Your work in the studio with other artists is wide-ranging. How did you get your start as a producer?
I had a band called TH & The Wreckage, and we were pretty regionally successful, had a lot of hits, won a lot of musical awards. I was the drummer, singer and songwriter in that band. And so I would produce our records. We’d get a lot of radio airplay on WBCN and everywhere, so other local bands would reach out and ask me to produce their records, maybe write a song for them and produce it.
So I started to do that, but I never thought of myself as a producer. I thought of myself as an artist, songwriter, drummer, musician. I just happened to make my records, and people liked the way they sounded, so they wanted me to help them make their records. I was like any other kid: I wanted to be in a rock and roll band and play music. I never was like, “I want to be a producer; I want to be George Martin.” So it wasn’t like I was set out on this journey.
Susan Tedeschi’s 1998 album Just Won’t Burn was your first high-profile project. How did you come to work with her?
Both Susan and I lived in Boston. Everyone there knew a lot of people. Richard Rosenblatt, Rosey, had a small independent label called Tone-Cool. He reached out to me and said, “You’ve got to see this girl, Susan. She’s playing around blues clubs, and she’s really, really good.” I heard her and I thought she was fantastic. I actually started doing gigs with her, and then Richard asked, “If I sign her, could you write some songs and produce a record for her on my label?” And I said, “Yeah, absolutely!”
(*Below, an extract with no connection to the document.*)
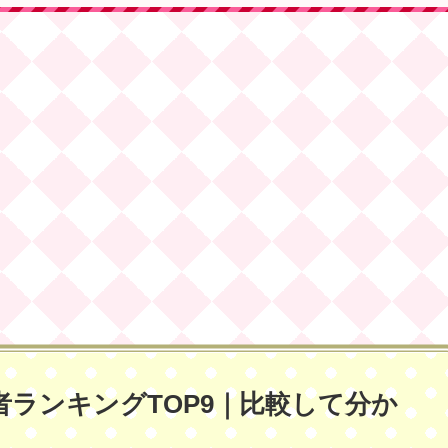
ランキングTOP9｜比較して分か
I wrote “It Hurt So Bad” for her, and I wrote “Rock Me Right” for that record. I wanted the world to hear this girl, and so that’s what I was hoping for, like I do on any record. So everything lined up somehow, and the world was able to hear her.
Drums are your primary instrument. What instrument do you use to write songs?
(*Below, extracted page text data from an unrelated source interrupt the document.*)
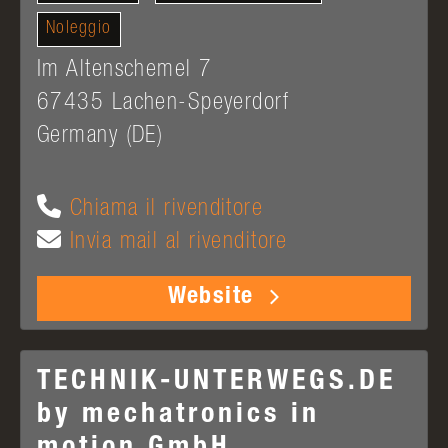
Noleggio
Im Altenschemel 7
67435
Lachen-Speyerdorf
Germany (DE)
Chiama il rivenditore
Invia mail al rivenditore
Website
TECHNIK-UNTERWEGS.DE
by mechatronics in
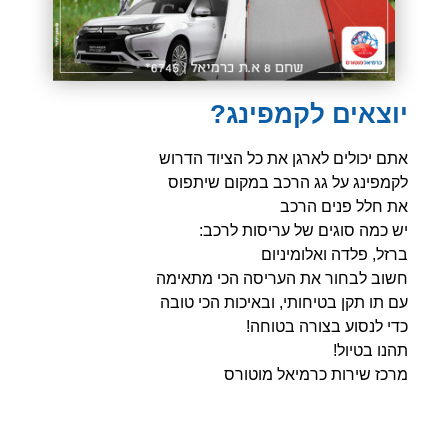
יוצאים לקמפינג?
אתם יכולים לארגן את כל הציוד הדרוש
לקמפינג על גג הרכב במקום שיתפוס
את חלל פנים הרכב
יש כמה סוגים של עריסות לרכב:
ברזל, פלדה ואלומיניום
חשוב לבחור את העריסה הכי מתאימה
עם תו תקן בטיחותי, ובאיכות הכי טובה
כדי לנסוע בצורה בטוחה!
תהנו בטיול!
מרכז שירות כרמיאל מוטורס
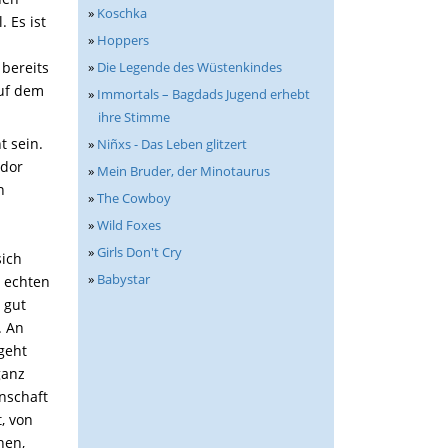
»
Koschka
 Es ist
»
Hoppers
»
Die Legende des Wüstenkindes
 bereits
auf dem
»
Immortals – Bagdads Jugend erhebt
ihre Stimme
t sein.
»
Niñxs - Das Leben glitzert
ador
»
Mein Bruder, der Minotaurus
n
»
The Cowboy
»
Wild Foxes
»
Girls Don't Cry
sich
»
Babystar
t echten
 gut
. An
geht
ganz
nschaft
, von
hen,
I have acoustic guitars over here, and I have a Wurlitzer piano that I’ve written a bunch of songs [on] over the years. But in no way am I a guitar player or piano player! I can play enough to write a song, to get my point across.
Hal Leonard – the biggest sheet music publisher in the world – asked me if I would write a book on songwriting. They wanted it so that people who have never written a song can read and enjoy it, and a songwriter who’s had hits can maybe get something from it. So I made it all-purpose like that.
And I realized: you can write a song without having to play an instrument. If you hear music and hear words and melodies, you can sing something. And someone else can figure out what those chords are!
What have you learned by producing other artists that you’ve applied to producing your own records?
I think maybe one of my strengths as a producer is that I know what else they can do – and what else we can do to expand their vision, to put more colors on the canvas. Sometimes I’m able to pull those things out of other artists.
With me [on my own sessions], it’s just me in front of the microphone, and it’s a dark control room. I’m looking at the engineer, and I’m asking, “Any thoughts?” And they’re like, “It’s all good to me!” I’m like, “Give me something!”
Do you have a particular philosophy regarding how you work?
I’m pretty hands on. I learned early on that if you let something go, that can be your downfall. [Some producers] just go in and get the sounds. “You’re on the road? Just come on in here, and we’ll polish up whatever you got.”
Well, if you don’t have great songs, you’re not going to have a great record. So before we even talk about that, I’m already writing songs. I’m already arranging the songs in my head. I’ve already got a vision. Because if you don’t, you’re wasting time in the studio.
When I’m in the studio, I get the right people. I mix the records, I edit the records. I go through all the vocals with the artist. And when we’re done with a song, I’ll take all those [recordings] and spend nights listening to get the right vocals together from what they did.
I’ve even gone so far as mastering the records. Not to say that there aren’t great mastering people, but I try to be involved in all that. Even if someone else is going to master it, I’ll go there and at least be listening.